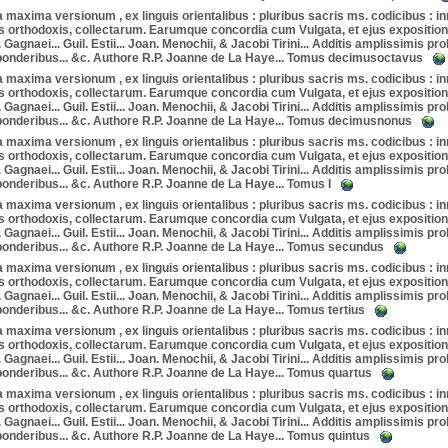
a maxima versionum , ex linguis orientalibus : pluribus sacris ms. codicibus : i
s orthodoxis, collectarum. Earumque concordia cum Vulgata, et ejus expositione 
. Gagnaei... Guil. Estii... Joan. Menochii, & Jacobi Tirini... Additis amplissimis 
 ponderibus... &c. Authore R.P. Joanne de La Haye... Tomus decimusoctavus
a maxima versionum , ex linguis orientalibus : pluribus sacris ms. codicibus : i
s orthodoxis, collectarum. Earumque concordia cum Vulgata, et ejus expositione 
. Gagnaei... Guil. Estii... Joan. Menochii, & Jacobi Tirini... Additis amplissimis 
 ponderibus... &c. Authore R.P. Joanne de La Haye... Tomus decimusnonus
a maxima versionum , ex linguis orientalibus : pluribus sacris ms. codicibus : i
s orthodoxis, collectarum. Earumque concordia cum Vulgata, et ejus expositione 
. Gagnaei... Guil. Estii... Joan. Menochii, & Jacobi Tirini... Additis amplissimis 
ponderibus... &c. Authore R.P. Joanne de La Haye... Tomus I
a maxima versionum , ex linguis orientalibus : pluribus sacris ms. codicibus : i
s orthodoxis, collectarum. Earumque concordia cum Vulgata, et ejus expositione 
. Gagnaei... Guil. Estii... Joan. Menochii, & Jacobi Tirini... Additis amplissimis 
 ponderibus... &c. Authore R.P. Joanne de La Haye... Tomus secundus
a maxima versionum , ex linguis orientalibus : pluribus sacris ms. codicibus : i
s orthodoxis, collectarum. Earumque concordia cum Vulgata, et ejus expositione 
. Gagnaei... Guil. Estii... Joan. Menochii, & Jacobi Tirini... Additis amplissimis 
ponderibus... &c. Authore R.P. Joanne de La Haye... Tomus tertius
a maxima versionum , ex linguis orientalibus : pluribus sacris ms. codicibus : i
s orthodoxis, collectarum. Earumque concordia cum Vulgata, et ejus expositione 
. Gagnaei... Guil. Estii... Joan. Menochii, & Jacobi Tirini... Additis amplissimis 
 ponderibus... &c. Authore R.P. Joanne de La Haye... Tomus quartus
a maxima versionum , ex linguis orientalibus : pluribus sacris ms. codicibus : i
s orthodoxis, collectarum. Earumque concordia cum Vulgata, et ejus expositione 
. Gagnaei... Guil. Estii... Joan. Menochii, & Jacobi Tirini... Additis amplissimis 
ponderibus... &c. Authore R.P. Joanne de La Haye... Tomus quintus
....................
Aim of the exercise> The listing above is to be set down word for word, without its images.

Solution for this problem>
a maxima versionum , ex linguis orientalibus : pluribus sacris ms. codicibus : i
s orthodoxis, collectarum. Earumque concordia cum Vulgata, et ejus expositione 
. Gagnaei... Guil. Estii... Joan. Menochii, & Jacobi Tirini... Additis amplissimis 
 ponderibus... &c. Authore R.P. Joanne de La Haye... Tomus decimusoctavus
a maxima versionum , ex linguis orientalibus : pluribus sacris ms. codicibus : i
s orthodoxis, collectarum. Earumque concordia cum Vulgata, et ejus expositione 
. Gagnaei... Guil. Estii... Joan. Menochii, & Jacobi Tirini... Additis amplissimis 
 ponderibus... &c. Authore R.P. Joanne de La Haye... Tomus decimusnonus
a maxima versionum , ex linguis orientalibus : pluribus sacris ms. codicibus : i
s orthodoxis, collectarum. Earumque concordia cum Vulgata, et ejus expositione 
. Gagnaei... Guil. Estii... Joan. Menochii, & Jacobi Tirini... Additis amplissimis 
ponderibus... &c. Authore R.P. Joanne de La Haye... Tomus I
a maxima versionum , ex linguis orientalibus : pluribus sacris ms. codicibus : i
s orthodoxis, collectarum. Earumque concordia cum Vulgata, et ejus expositione 
. Gagnaei... Guil. Estii... Joan. Menochii, & Jacobi Tirini... Additis amplissimis 
 ponderibus... &c. Authore R.P. Joanne de La Haye... Tomus secundus
a maxima versionum , ex linguis orientalibus : pluribus sacris ms. codicibus : i
s orthodoxis, collectarum. Earumque concordia cum Vulgata, et ejus expositione 
. Gagnaei... Guil. Estii... Joan. Menochii, & Jacobi Tirini... Additis amplissimis 
ponderibus... &c. Authore R.P. Joanne de La Haye... Tomus tertius
a maxima versionum , ex linguis orientalibus : pluribus sacris ms. codicibus : i
s orthodoxis, collectarum. Earumque concordia cum Vulgata, et ejus expositione 
. Gagnaei... Guil. Estii... Joan. Menochii, & Jacobi Tirini... Additis amplissimis 
 ponderibus... &c. Authore R.P. Joanne de La Haye... Tomus quartus
a maxima versionum , ex linguis orientalibus : pluribus sacris ms. codicibus : i
s orthodoxis, collectarum. Earumque concordia cum Vulgata, et ejus expositione 
. Gagnaei... Guil. Estii... Joan. Menochii, & Jacobi Tirini... Additis amplissimis 
ponderibus... &c. Authore R.P. Joanne de La Haye... Tomus quintus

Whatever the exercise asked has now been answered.